(Beginning of GIVEN DATA)

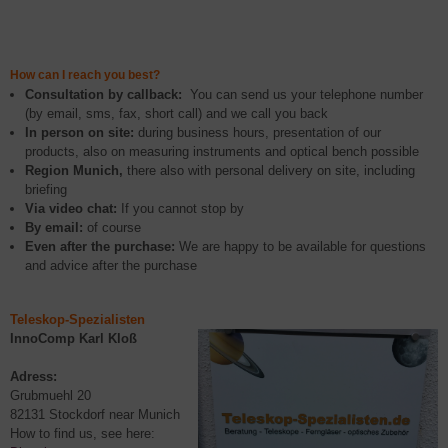
How can I reach you best?
Consultation by callback:
You can send us your telephone number
(by email, sms, fax, short call) and we call you back
In person on site:
during business hours, presentation of our
products, also on measuring instruments and optical bench possible
Region Munich,
there also with personal delivery on site, including
briefing
Via video chat:
If you cannot stop by
By email:
of course
Even after the purchase:
We are happy to be available for questions
and advice after the purchase
Teleskop-Spezialisten
InnoComp
Karl Kloß
Adress:
Grubmuehl 20
82131 Stockdorf near Munich
How to find us, see here:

(End of GIVEN DATA)

» **YOUR ASSIGNMENT**:
Which lines run from the one holding "(by email, sms, fax, short" through the one holding "and advice after the purchase" in the records above? Repeat them exactly, both included, and nothing more.

» **SOLUTION FOR THIS EXERCISE**:
(by email, sms, fax, short call) and we call you back
In person on site:
during business hours, presentation of our
products, also on measuring instruments and optical bench possible
Region Munich,
there also with personal delivery on site, including
briefing
Via video chat:
If you cannot stop by
By email:
of course
Even after the purchase:
We are happy to be available for questions
and advice after the purchase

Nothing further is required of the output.